Overworked Guard Dogs Put Tennessee Nuclear Facility at Risk
Federal auditors have criticized a key nuclear weapons facility in Tennessee for allowing insufficient rest and improper training of guard dogs, which could potentially leave the facility at risk to intruders.
The inspector general (IG) for the Department of Energy found the handling of security canines at the Y-12 National Security Complex must be improved in order to assure the protection of the facility and the bomb-grade uranium stored there.
“We found that half of the canine teams we observed failed explosive detection tests, many canines failed to respond to at least one of the handler’s commands, and that canines did not receive all required training,” the report (pdf) states.
The dogs are provided through a contractor, presumably K-9 SOS, working under a five-year deal worth nearly $15 million.
The IG’s office said there had been claims the contactor had “rigged” proficiency tests for the dogs.

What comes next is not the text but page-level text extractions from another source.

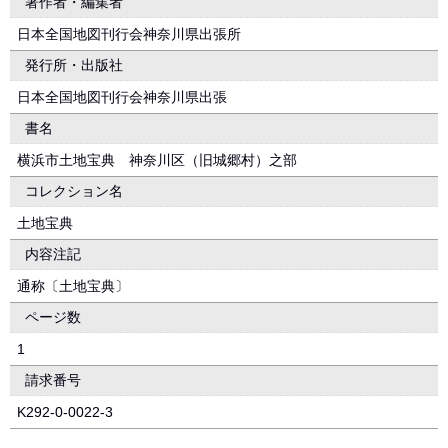
著作者・編集者
日本全国地図刊行会神奈川県出張所
発行所・出版社
日本全国地図刊行会神奈川県出張
書名
横浜市土地宝典 神奈川区（旧城郷村）之部
コレクション名
土地宝典
内容注記
通称〔土地宝典〕
ページ数
1
請求番号
K292-0-0022-3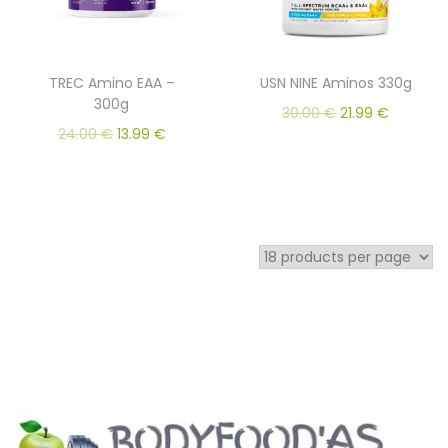
TREC Amino EAA –
USN NINE Aminos 330g
300g
30.00
€
21.99
€
24.00
€
13.99
€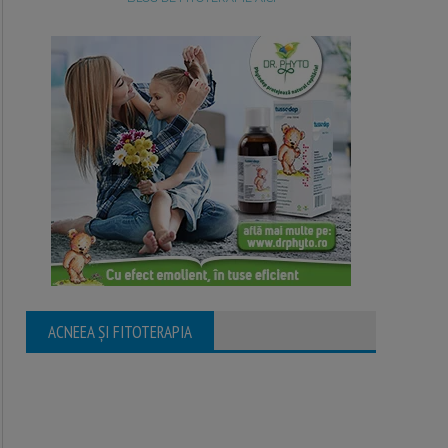
ACNEEA ȘI FITOTERAPIA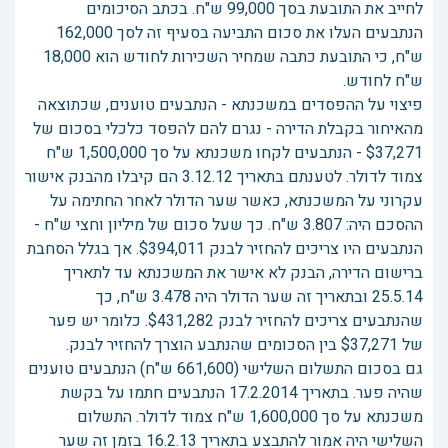
לחייב את התובעת בסך 99,000 ש"ח. בכתב הסיכומים
הנתבעים העלו את סכום התביעה בסעיף זה לסך 162,000
ש"ח, כי התובעת כתבה שמחיר השכירות לחודש הוא 18,000
ש"ח לחודש.
פיצוי על ההפסדים במשכנתא - הנתבעים טוענים, שכתוצאה
מהאיחור בקבלת הדירה - נגרם להם להפסד כלכלי בסכום של
$37,271 - הנתבעים לקחו משכנתא על סך 1,500,000 ש"ח
צמוד לדולר. לטענתם בתאריך 3.12.12 הם קיבלו מהבנק אישור
עקרוני על המשכנתא, כאשר שער הדולר לאחר החתימה על
ההסכם היה: 3.807 ש"ח. כך שעל סכום של מיליון וחצי ש"ח -
הנתבעים היו צריכים להחזיר לבנק $394,011. אך בגלל הסחבת
ברישום הדירה, הבנק לא אישר את המשכנתא עד לתאריך
25.5.14 ובתאריך זה שער הדולר היה 3.478 ש"ח, כך
שהנתבעים צריכים להחזיר לבנק $431,282. כלומר יש פער
של $37,271 בין הסכומים שהנתבע הוצרך להחזיר לבנק.
גם בסכום התשלום השלישי (661,600 ש"ח) הנתבעים טוענים
שהיה פער. בתאריך 17.2.2014 הנתבעים חתמו על בקשת
משכנתא על סך 1,600,000 ש"ח צמוד לדולר. התשלום
השלישי היה אמור להתבצע בתאריך 16.2.13 בזמן זה שער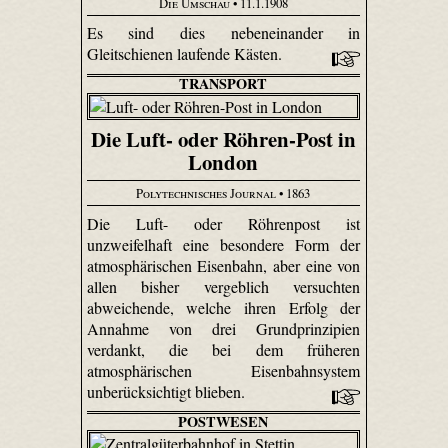
Die Umschau
• 11.1.1908
Es sind dies nebeneinander in
Gleitschienen laufende Kästen.
TRANSPORT
Die Luft- oder Röhren-Post in
London
Polytechnisches Journal
• 1863
Die Luft- oder Röhrenpost ist
unzweifelhaft eine besondere Form der
atmosphärischen Eisenbahn, aber eine von
allen bisher vergeblich versuchten
abweichende, welche ihren Erfolg der
Annahme von drei Grundprinzipien
verdankt, die bei dem früheren
atmosphärischen Eisenbahnsystem
unberücksichtigt blieben.
POSTWESEN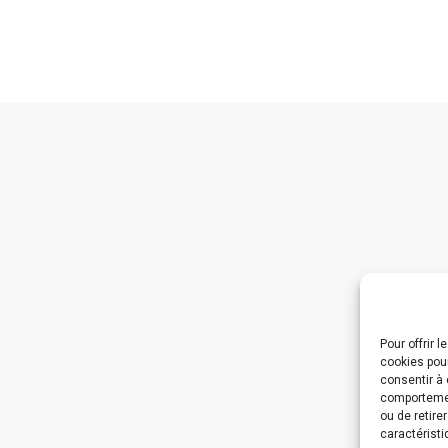
Pour offrir 
cookies pour
consentir à 
comportement
ou de retire
caractéristi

But it was unable to confirm these accusations. Auditors did confirm claims that the dogs were overworked and not given enough rest between shifts, especially on hot days.
Y-12 has gotten into trouble before over security problems, including security personnel allegedly cheating on exams, and an incident last summer when three peace activists breached the site’s uranium storage area.
To Learn More:
Tired, Poorly Trained Guard Dogs Could Endanger Nuclear Arms Site (by Diane Barnes, Government Executive)
Alleged Improprieties Regarding the Canine Program at the Department of Energy's Y-12 Site (Department of Energy, Office of the Inspector General) (pdf)
The 82-Year-Old Nun Who Breached U.S. High-Security Nuclear Complex (by Matt Bewig, AllGov)
Lawsuit Challenges Effectiveness of Drug- and Bomb-Sniffing Police Dogs (by Noel Brinkerhoff, AllGov)
Military Dog Surge in Afghanistan (by Noel Brinkerhoff, AllGov)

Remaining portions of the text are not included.